Your instructions:
Only certain lines below are wanted: those starting at the line containing "Смысл происходящего" and ending at the line containing "이 이어져온 때문이다. 불교는 수행을 하는 수행자와 수", both included, each retyped exactly.

Given data:
[Start of section]

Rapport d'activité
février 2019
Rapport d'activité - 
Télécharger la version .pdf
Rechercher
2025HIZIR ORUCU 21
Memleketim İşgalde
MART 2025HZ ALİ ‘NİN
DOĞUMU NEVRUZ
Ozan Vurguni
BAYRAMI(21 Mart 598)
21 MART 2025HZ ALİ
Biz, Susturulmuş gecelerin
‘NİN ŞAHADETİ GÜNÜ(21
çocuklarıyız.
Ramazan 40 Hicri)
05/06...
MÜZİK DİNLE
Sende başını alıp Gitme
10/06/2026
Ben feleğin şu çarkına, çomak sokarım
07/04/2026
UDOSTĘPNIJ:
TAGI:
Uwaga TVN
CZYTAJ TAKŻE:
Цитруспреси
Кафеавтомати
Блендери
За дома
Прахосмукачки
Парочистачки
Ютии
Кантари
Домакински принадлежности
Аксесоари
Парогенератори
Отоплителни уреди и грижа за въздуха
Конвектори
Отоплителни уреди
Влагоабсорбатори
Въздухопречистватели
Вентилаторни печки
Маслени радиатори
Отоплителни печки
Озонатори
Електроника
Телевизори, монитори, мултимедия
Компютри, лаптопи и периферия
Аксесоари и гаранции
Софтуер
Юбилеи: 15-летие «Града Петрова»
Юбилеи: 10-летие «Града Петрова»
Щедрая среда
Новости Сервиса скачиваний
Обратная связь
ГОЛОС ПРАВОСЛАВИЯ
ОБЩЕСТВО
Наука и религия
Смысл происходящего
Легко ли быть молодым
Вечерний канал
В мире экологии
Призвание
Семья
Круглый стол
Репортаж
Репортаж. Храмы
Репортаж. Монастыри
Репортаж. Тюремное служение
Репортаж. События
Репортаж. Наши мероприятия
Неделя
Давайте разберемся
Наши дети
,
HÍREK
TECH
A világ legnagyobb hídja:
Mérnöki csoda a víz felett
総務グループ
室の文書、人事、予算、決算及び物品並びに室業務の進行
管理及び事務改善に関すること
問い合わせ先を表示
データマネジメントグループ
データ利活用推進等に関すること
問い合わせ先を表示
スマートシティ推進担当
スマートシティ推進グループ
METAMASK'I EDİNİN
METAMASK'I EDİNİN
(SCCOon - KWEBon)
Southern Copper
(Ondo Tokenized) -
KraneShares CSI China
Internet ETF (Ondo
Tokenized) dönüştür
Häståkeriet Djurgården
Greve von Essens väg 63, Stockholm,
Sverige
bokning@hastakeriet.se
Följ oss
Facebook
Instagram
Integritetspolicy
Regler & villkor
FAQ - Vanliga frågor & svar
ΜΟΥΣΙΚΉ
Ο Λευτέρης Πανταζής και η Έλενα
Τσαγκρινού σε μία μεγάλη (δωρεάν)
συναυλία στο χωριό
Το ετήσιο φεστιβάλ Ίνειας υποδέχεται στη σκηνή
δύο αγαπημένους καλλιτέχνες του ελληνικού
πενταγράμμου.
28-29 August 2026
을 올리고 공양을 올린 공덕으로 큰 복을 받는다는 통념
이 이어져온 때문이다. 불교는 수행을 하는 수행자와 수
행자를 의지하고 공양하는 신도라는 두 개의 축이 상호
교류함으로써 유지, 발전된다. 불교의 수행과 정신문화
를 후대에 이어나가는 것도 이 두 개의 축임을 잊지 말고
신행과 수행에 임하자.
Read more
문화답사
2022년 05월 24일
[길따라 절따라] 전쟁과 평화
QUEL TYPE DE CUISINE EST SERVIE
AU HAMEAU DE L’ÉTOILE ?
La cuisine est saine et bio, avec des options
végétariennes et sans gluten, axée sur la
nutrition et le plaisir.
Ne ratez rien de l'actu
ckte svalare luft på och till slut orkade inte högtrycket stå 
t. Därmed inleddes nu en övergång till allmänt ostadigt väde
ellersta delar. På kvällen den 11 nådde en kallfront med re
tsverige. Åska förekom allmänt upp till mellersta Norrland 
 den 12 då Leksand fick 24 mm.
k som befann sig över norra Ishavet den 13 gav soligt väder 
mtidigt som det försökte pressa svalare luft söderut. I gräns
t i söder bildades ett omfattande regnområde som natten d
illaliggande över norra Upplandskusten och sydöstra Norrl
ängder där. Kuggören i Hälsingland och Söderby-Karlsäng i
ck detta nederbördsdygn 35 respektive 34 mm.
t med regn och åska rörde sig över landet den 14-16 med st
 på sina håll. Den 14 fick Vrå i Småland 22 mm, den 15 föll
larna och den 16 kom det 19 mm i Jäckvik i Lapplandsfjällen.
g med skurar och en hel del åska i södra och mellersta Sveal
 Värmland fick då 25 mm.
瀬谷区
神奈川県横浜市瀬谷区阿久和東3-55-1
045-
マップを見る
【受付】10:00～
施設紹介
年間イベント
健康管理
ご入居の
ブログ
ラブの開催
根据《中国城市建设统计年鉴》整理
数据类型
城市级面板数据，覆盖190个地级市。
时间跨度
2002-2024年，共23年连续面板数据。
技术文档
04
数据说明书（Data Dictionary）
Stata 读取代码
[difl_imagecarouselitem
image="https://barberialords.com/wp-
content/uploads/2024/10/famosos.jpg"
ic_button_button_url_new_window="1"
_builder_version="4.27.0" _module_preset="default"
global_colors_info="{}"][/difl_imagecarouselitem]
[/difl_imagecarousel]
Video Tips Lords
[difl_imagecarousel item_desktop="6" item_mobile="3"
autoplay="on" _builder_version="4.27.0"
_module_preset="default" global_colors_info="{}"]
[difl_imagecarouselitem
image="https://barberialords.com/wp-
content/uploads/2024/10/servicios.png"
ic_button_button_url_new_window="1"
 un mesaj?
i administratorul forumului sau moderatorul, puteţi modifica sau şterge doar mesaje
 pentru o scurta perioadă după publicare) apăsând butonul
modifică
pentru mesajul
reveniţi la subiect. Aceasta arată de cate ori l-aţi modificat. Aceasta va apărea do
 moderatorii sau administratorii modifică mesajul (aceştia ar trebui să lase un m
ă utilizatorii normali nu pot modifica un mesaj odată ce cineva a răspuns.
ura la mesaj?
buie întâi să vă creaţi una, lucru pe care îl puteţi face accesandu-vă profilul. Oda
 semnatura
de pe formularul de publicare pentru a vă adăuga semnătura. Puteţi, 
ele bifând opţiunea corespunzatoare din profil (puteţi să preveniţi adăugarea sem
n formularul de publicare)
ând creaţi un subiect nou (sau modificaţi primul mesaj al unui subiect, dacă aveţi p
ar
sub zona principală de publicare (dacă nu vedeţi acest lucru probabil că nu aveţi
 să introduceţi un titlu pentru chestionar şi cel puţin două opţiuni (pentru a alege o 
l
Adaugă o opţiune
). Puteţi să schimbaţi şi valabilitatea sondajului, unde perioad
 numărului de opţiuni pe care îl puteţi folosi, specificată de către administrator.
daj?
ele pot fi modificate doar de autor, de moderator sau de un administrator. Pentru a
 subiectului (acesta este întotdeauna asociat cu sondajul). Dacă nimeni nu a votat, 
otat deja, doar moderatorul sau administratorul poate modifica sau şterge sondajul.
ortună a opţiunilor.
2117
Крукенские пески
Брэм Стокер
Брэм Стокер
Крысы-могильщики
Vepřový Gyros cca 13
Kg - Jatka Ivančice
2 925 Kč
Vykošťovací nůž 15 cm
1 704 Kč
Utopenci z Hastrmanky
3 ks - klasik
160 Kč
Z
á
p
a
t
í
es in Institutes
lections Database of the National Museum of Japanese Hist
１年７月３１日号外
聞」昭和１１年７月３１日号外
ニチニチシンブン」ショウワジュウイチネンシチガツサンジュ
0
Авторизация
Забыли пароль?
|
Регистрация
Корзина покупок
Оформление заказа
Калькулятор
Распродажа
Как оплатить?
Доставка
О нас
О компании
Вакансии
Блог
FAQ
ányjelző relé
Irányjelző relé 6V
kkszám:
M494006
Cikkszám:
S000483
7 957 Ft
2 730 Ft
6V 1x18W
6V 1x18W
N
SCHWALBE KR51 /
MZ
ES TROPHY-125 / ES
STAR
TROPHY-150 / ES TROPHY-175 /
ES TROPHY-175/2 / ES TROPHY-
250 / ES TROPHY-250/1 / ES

[End of section]

Written response:
Смысл происходящего
Легко ли быть молодым
Вечерний канал
В мире экологии
Призвание
Семья
Круглый стол
Репортаж
Репортаж. Храмы
Репортаж. Монастыри
Репортаж. Тюремное служение
Репортаж. События
Репортаж. Наши мероприятия
Неделя
Давайте разберемся
Наши дети
,
HÍREK
TECH
A világ legnagyobb hídja:
Mérnöki csoda a víz felett
総務グループ
室の文書、人事、予算、決算及び物品並びに室業務の進行
管理及び事務改善に関すること
問い合わせ先を表示
データマネジメントグループ
データ利活用推進等に関すること
問い合わせ先を表示
スマートシティ推進担当
スマートシティ推進グループ
METAMASK'I EDİNİN
METAMASK'I EDİNİN
(SCCOon - KWEBon)
Southern Copper
(Ondo Tokenized) -
KraneShares CSI China
Internet ETF (Ondo
Tokenized) dönüştür
Häståkeriet Djurgården
Greve von Essens väg 63, Stockholm,
Sverige
bokning@hastakeriet.se
Följ oss
Facebook
Instagram
Integritetspolicy
Regler & villkor
FAQ - Vanliga frågor & svar
ΜΟΥΣΙΚΉ
Ο Λευτέρης Πανταζής και η Έλενα
Τσαγκρινού σε μία μεγάλη (δωρεάν)
συναυλία στο χωριό
Το ετήσιο φεστιβάλ Ίνειας υποδέχεται στη σκηνή
δύο αγαπημένους καλλιτέχνες του ελληνικού
πενταγράμμου.
28-29 August 2026
을 올리고 공양을 올린 공덕으로 큰 복을 받는다는 통념
이 이어져온 때문이다. 불교는 수행을 하는 수행자와 수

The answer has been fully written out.